全権委任法 (ぜんけんいにんほう)
1933年
【概説】
1933年にドイツのヒトラー内閣のもとで制定され、議会の立法権を政府に移譲することでナチスの一党独裁体制を合法化した法律。ワイマール憲法を実質的に死文化させ、全体主義国家の構築を加速させた。日本の昭和戦前期におけるファシズム運動や、戦時統制法制の整備にも多大な思想的・法制的影響を与えた。
ワイマール民主主義の死滅とナチス独裁の完成
1933年1月にドイツ首相に就任したアドルフ・ヒトラーは、同2月の国会議事堂放火事件を機に基本的人権を制限する大統領緊急令を発令し、共産党などの左翼勢力を激しく弾圧した。その直後の3月、臨時議会において「民族および国家の危難を除去するための法律」、通称全権委任法が可決された。
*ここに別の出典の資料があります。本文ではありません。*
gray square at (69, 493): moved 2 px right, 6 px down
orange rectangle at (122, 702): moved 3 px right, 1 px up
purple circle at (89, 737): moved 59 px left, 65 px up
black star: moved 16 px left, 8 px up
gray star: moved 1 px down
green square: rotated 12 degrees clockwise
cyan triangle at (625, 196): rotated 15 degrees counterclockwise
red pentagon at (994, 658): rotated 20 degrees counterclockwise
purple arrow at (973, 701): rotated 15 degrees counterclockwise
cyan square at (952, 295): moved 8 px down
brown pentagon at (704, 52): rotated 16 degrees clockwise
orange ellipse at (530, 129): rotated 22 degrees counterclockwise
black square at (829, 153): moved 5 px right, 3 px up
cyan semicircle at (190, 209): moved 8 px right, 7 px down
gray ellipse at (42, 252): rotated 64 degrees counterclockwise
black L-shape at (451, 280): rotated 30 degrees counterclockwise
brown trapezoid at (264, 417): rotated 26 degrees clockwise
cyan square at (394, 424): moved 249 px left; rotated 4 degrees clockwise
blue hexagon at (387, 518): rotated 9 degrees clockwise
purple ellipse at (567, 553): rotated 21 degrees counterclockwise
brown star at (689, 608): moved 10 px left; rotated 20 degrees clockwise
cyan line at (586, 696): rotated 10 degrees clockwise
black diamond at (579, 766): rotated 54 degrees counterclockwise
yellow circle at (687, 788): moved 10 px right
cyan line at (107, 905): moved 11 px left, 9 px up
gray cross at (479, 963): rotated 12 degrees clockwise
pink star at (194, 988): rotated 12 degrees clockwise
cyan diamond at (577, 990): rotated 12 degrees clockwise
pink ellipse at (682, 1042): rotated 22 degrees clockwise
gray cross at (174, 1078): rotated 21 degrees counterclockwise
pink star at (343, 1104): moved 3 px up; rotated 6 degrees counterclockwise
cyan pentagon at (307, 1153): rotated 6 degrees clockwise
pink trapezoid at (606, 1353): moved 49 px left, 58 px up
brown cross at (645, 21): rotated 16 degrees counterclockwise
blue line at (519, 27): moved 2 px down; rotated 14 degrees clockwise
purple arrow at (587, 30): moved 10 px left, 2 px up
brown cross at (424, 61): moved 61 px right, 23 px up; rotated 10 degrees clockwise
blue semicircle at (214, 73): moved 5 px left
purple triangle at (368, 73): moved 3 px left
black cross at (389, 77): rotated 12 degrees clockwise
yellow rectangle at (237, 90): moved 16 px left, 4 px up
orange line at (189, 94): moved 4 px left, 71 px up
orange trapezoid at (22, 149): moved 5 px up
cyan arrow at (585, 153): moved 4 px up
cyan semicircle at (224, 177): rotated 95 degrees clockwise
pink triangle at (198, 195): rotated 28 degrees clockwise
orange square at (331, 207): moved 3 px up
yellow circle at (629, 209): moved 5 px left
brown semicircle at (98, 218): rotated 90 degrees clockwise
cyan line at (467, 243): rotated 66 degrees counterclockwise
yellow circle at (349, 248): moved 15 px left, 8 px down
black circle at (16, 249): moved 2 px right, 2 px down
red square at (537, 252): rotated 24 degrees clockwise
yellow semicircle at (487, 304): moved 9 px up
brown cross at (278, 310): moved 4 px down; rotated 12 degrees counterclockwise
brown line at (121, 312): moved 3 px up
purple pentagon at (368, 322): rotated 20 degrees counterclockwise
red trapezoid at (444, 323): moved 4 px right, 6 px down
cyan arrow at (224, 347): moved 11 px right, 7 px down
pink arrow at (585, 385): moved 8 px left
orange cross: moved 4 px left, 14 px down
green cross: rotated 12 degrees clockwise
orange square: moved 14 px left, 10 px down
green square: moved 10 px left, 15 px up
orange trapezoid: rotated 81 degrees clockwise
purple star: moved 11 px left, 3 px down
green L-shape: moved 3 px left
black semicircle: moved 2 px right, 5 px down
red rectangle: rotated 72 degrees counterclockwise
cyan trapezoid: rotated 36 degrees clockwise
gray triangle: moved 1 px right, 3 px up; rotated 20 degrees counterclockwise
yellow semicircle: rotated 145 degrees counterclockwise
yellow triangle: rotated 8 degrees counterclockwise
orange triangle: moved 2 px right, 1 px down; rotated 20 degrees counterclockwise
この法律は、憲法改正に準ずる手続きを要しながらも、カトリック中央党の懐柔や共産党員の議席剥奪などの強硬手段によって成立した。政府に広範な立法権を認め、憲法違反の法律すらも制定可能としたことで、ドイツの民主主義体制(ワイマール体制)は完全に崩壊し、ヒトラーによる独裁が法的根拠を得る形で確立した。
戦時統制を急ぐ昭和日本への波及と影響
全権委任法の成立とその後のナチスによる急速な国家統制の成功は、世界恐慌後の政治混乱にあえぐ昭和初期の日本に極めて大きな衝撃を与えた。とりわけ、軍部や革新官僚らは、議会手続きをバイパスして国力を総動員するナチス的手法に着目した。これが具現化したものが、1938年(昭和13年)の近衛文麿内閣期に制定された国家総動員法である。同法は、議会の協賛(審議)なしに勅令によって国民や物資を徴用できる権限を政府に委ねており、実質的に日本の「全権委任法」としての役割を果たした。このように、ドイツにおける独裁の合法化プロセスは、日本の軍国主義化や大政翼賛会へと向かう新体制運動を強く方向づけることとなった。